TASK TO CARRY OUT: Nothing but the lines below between the line holding "Am J Public Health" and the line holding "Pursue and support community", inclusive, should appear in the answer, each set down exactly.

Stored data entries:
--------------------
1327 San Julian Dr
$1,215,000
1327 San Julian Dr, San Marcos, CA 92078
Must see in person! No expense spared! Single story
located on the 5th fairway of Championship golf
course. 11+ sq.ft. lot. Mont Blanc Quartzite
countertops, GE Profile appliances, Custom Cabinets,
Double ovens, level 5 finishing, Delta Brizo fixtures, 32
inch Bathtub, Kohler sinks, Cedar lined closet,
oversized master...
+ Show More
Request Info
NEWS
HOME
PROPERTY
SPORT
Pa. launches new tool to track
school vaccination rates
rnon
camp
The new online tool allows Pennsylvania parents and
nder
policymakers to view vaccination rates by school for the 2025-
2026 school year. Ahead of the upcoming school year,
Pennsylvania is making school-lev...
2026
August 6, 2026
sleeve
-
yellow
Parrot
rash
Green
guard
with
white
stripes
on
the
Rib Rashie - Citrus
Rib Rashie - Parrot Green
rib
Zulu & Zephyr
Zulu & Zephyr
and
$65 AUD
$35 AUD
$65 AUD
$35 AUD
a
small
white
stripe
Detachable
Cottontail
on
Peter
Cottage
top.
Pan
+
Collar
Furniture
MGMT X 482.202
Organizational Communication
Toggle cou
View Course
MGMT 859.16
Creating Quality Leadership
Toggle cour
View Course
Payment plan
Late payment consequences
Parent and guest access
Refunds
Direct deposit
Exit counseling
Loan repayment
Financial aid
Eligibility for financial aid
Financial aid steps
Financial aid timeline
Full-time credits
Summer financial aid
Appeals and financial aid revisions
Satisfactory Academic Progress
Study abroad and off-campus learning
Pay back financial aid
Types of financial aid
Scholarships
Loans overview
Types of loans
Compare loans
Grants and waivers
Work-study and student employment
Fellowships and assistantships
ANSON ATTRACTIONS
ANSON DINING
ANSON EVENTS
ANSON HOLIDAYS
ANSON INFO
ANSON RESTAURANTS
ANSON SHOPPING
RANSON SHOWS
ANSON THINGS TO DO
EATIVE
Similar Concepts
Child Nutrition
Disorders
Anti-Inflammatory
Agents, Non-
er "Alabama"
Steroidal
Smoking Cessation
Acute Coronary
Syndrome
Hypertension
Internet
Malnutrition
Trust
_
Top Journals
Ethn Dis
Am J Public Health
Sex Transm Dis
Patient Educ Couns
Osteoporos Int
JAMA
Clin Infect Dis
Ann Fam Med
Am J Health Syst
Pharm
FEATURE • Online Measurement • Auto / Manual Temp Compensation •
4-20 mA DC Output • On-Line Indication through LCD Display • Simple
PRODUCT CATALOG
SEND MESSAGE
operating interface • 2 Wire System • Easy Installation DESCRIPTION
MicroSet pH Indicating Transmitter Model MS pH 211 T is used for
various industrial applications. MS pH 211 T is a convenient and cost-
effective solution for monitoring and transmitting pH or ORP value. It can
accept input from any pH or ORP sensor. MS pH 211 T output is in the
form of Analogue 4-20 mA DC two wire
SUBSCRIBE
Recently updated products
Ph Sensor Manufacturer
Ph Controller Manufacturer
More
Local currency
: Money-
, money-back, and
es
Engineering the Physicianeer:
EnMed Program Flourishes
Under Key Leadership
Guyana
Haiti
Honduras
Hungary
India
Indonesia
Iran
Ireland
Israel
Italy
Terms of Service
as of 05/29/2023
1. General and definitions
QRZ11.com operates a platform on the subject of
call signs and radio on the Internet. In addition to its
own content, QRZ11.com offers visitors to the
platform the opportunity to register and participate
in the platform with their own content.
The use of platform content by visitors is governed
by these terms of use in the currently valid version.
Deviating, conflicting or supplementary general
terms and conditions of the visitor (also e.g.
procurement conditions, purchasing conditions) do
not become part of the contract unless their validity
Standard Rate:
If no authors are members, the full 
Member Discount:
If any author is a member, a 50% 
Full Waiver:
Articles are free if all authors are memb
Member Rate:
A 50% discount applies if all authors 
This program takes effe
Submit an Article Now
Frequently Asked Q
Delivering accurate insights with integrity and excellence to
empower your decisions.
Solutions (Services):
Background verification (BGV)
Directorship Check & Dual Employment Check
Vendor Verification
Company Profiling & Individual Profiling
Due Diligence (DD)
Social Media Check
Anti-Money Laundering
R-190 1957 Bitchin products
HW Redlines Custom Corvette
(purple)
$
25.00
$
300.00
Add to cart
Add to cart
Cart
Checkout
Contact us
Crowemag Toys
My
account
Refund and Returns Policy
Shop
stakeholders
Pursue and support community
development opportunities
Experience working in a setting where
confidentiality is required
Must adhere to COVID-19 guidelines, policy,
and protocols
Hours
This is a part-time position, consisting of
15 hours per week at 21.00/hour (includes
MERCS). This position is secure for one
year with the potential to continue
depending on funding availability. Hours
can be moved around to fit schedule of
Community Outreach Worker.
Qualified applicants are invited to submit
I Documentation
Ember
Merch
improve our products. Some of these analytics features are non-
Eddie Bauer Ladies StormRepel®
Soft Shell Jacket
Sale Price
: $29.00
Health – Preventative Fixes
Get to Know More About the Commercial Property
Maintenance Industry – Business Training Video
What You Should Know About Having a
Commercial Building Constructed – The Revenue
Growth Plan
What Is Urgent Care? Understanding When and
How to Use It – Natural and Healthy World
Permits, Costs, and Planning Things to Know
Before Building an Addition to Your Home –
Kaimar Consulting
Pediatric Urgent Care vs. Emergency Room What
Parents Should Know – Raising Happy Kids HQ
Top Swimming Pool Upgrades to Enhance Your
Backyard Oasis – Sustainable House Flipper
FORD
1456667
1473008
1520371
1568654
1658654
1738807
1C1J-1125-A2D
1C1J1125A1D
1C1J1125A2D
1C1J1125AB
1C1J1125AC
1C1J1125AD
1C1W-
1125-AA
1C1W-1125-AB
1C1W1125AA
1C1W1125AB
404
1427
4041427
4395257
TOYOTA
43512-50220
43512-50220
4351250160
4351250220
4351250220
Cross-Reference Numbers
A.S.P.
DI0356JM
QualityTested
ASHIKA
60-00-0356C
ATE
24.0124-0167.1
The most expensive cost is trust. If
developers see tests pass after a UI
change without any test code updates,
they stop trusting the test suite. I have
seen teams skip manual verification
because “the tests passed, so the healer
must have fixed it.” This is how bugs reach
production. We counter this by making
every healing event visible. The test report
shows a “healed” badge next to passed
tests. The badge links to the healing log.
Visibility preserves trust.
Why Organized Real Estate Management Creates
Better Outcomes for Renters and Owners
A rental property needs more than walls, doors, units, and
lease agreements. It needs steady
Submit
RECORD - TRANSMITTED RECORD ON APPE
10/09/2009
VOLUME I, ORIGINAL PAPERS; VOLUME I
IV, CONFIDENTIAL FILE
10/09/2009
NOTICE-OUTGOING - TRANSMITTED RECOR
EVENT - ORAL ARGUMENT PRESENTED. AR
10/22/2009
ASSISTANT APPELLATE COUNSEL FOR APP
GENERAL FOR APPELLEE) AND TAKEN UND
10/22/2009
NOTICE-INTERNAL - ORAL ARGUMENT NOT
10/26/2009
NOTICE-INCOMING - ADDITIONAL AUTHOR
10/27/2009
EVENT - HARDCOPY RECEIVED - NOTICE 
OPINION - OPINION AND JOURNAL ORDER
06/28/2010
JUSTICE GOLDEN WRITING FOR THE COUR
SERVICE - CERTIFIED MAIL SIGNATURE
--------------------
RESULT:
Am J Public Health
Sex Transm Dis
Patient Educ Couns
Osteoporos Int
JAMA
Clin Infect Dis
Ann Fam Med
Am J Health Syst
Pharm
FEATURE • Online Measurement • Auto / Manual Temp Compensation •
4-20 mA DC Output • On-Line Indication through LCD Display • Simple
PRODUCT CATALOG
SEND MESSAGE
operating interface • 2 Wire System • Easy Installation DESCRIPTION
MicroSet pH Indicating Transmitter Model MS pH 211 T is used for
various industrial applications. MS pH 211 T is a convenient and cost-
effective solution for monitoring and transmitting pH or ORP value. It can
accept input from any pH or ORP sensor. MS pH 211 T output is in the
form of Analogue 4-20 mA DC two wire
SUBSCRIBE
Recently updated products
Ph Sensor Manufacturer
Ph Controller Manufacturer
More
Local currency
: Money-
, money-back, and
es
Engineering the Physicianeer:
EnMed Program Flourishes
Under Key Leadership
Guyana
Haiti
Honduras
Hungary
India
Indonesia
Iran
Ireland
Israel
Italy
Terms of Service
as of 05/29/2023
1. General and definitions
QRZ11.com operates a platform on the subject of
call signs and radio on the Internet. In addition to its
own content, QRZ11.com offers visitors to the
platform the opportunity to register and participate
in the platform with their own content.
The use of platform content by visitors is governed
by these terms of use in the currently valid version.
Deviating, conflicting or supplementary general
terms and conditions of the visitor (also e.g.
procurement conditions, purchasing conditions) do
not become part of the contract unless their validity
Standard Rate:
If no authors are members, the full 
Member Discount:
If any author is a member, a 50% 
Full Waiver:
Articles are free if all authors are memb
Member Rate:
A 50% discount applies if all authors 
This program takes effe
Submit an Article Now
Frequently Asked Q
Delivering accurate insights with integrity and excellence to
empower your decisions.
Solutions (Services):
Background verification (BGV)
Directorship Check & Dual Employment Check
Vendor Verification
Company Profiling & Individual Profiling
Due Diligence (DD)
Social Media Check
Anti-Money Laundering
R-190 1957 Bitchin products
HW Redlines Custom Corvette
(purple)
$
25.00
$
300.00
Add to cart
Add to cart
Cart
Checkout
Contact us
Crowemag Toys
My
account
Refund and Returns Policy
Shop
stakeholders
Pursue and support community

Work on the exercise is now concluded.